__Problem details__
Look for the line containing "Таблиця УПЛ" and the line containing "birthday poems" in the entries below. Copy those two and all lines between them exactly, leaving out pictures.

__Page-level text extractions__
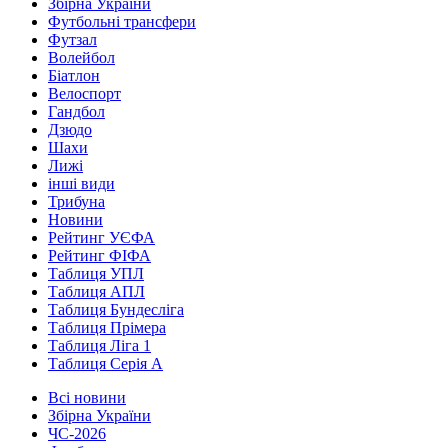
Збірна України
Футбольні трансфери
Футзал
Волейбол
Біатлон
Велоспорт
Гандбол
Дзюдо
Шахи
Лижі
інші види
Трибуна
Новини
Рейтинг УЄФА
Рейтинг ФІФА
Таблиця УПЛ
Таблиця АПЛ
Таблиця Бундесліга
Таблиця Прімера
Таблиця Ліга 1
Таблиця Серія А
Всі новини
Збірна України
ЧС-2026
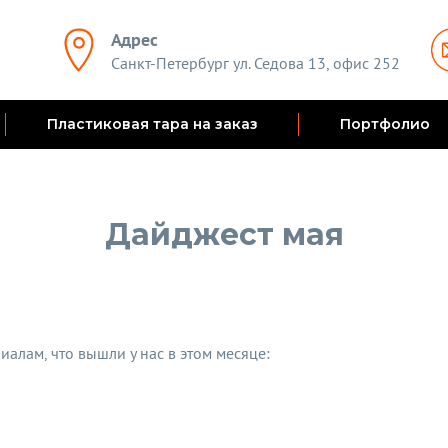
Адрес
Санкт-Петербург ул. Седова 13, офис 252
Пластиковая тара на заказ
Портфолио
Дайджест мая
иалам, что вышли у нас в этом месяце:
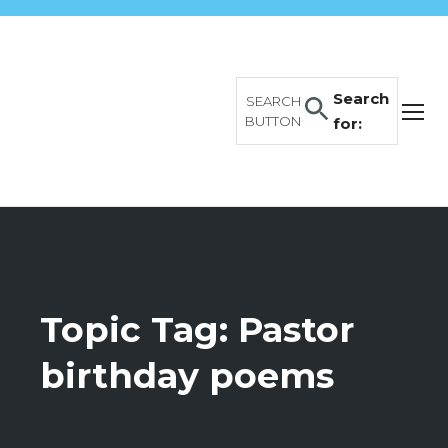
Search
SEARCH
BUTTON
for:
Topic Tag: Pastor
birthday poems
* * *
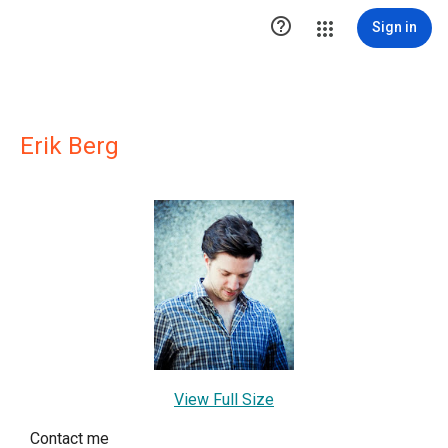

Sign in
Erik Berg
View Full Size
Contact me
* * *
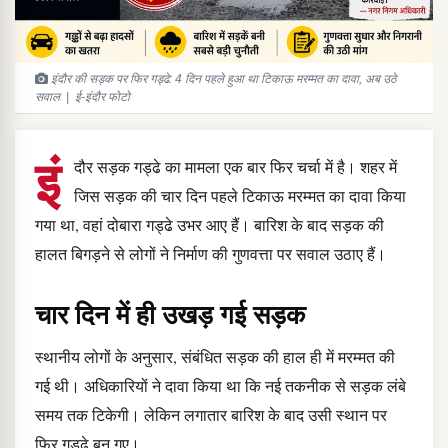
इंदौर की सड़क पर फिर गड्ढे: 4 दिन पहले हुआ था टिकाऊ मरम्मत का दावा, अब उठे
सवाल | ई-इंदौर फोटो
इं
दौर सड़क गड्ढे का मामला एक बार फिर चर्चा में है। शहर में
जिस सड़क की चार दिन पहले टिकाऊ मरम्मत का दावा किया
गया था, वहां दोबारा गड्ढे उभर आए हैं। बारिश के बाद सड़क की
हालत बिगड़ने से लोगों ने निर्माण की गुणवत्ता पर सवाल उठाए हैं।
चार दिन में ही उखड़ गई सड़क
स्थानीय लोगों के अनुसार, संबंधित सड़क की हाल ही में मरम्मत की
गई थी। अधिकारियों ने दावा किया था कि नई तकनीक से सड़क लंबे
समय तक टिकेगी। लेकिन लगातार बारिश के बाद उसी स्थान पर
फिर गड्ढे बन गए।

__Answer section__
Таблиця УПЛ
Таблиця АПЛ
Таблиця Бундесліга
Таблиця Прімера
Таблиця Ліга 1
Таблиця Серія А
Всі новини
Збірна України
ЧС-2026
Адрес
Санкт-Петербург ул. Седова 13, офис 252
Пластиковая тара на заказ
Портфолио
Дайджест мая
иалам, что вышли у нас в этом месяце:
Search
SEARCH
BUTTON
for:
Topic Tag: Pastor
birthday poems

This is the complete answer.